Dann wird es dunkel und das Frühabend- und Abendfernsehprogramm brechen über meinem Elternhaus ein. In der Nacht fallen 10 Zentimeter Schnee und verwandeln Garten, Treppe und Einfahrt in ein Winterwunderland. Ich bin, wie immer bei Schneefall, erst einmal persönlich beleidigt, und tue dann etwas, was ich seit mindestens 10 Jahen nicht getan habe: ich schippe, kehre, streue und erfahre rückkehrend von der (hihi) “Kehrseite” des Winters. Kann wegen durchnäßter Halbschuhe nicht richtig drüber lachen.

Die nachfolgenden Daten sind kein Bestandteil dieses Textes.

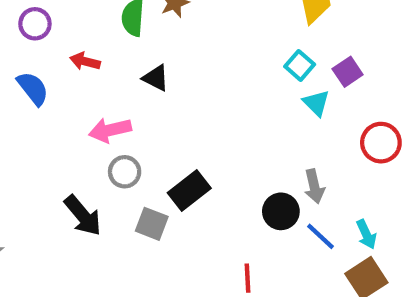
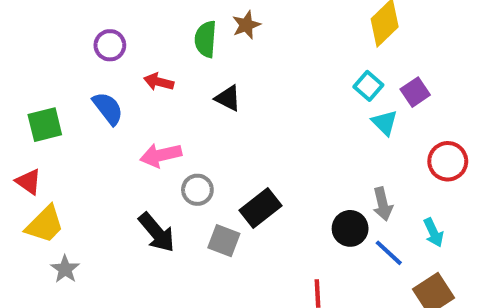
pink arrow: (110, 130) -> (161, 155), moved
cyan arrow: (366, 234) -> (434, 233), moved

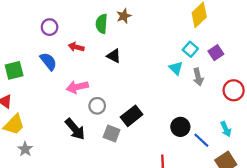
cyan triangle: (385, 123) -> (176, 68), moved
gray arrow: (383, 204) -> (198, 77), moved

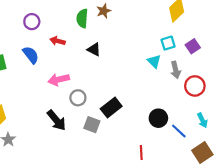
cyan square: (190, 49) -> (168, 43), turned 32
red circle: (234, 90) -> (195, 86), moved

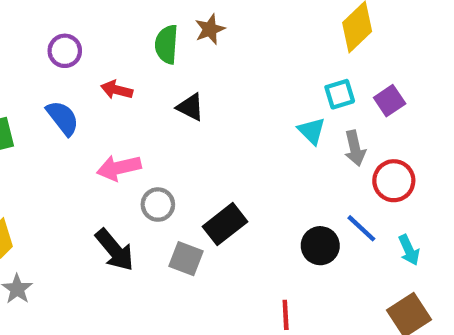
blue line: (179, 131) -> (361, 228), moved

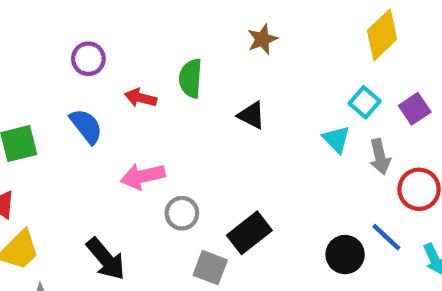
brown star: (210, 29) -> (262, 39), moved
green semicircle: (167, 44) -> (191, 78), moved
cyan square: (340, 94) -> (365, 102), turned -32
black triangle: (190, 107) -> (252, 115), moved
black arrow: (115, 250) -> (106, 259), moved

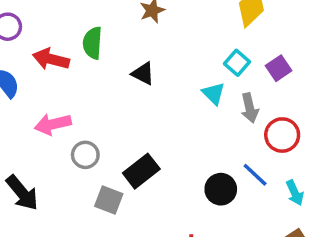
red arrow: (141, 98) -> (51, 59), size x1.4

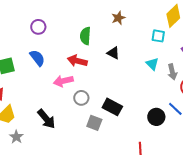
red arrow: (51, 59) -> (77, 61), moved
cyan square: (237, 63) -> (158, 36), moved, turned -32
black rectangle: (141, 171) -> (112, 107), turned 66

Auf der Heimfahrt kontempliere ich den Umstand, dass Isolation seit Corona nicht mehr als soziales Unvermögen, sondern volksgesundheitsförderliches Wohlverhalten gilt und lasse mir von Lutz Görner das ganze Heinesche Wintermärchen rezitieren.
Eltern gesehen, Heine gehört. Dafür lohnt sich Quarantäne. Und jetzt würde ich gerne zügig geimpft.
* “Angetan” wird in diesen Sendungen ständig jemandem etwas. Im allgemeinen umschreibt man damit zielgruppentauglich eine Vergewaltigung.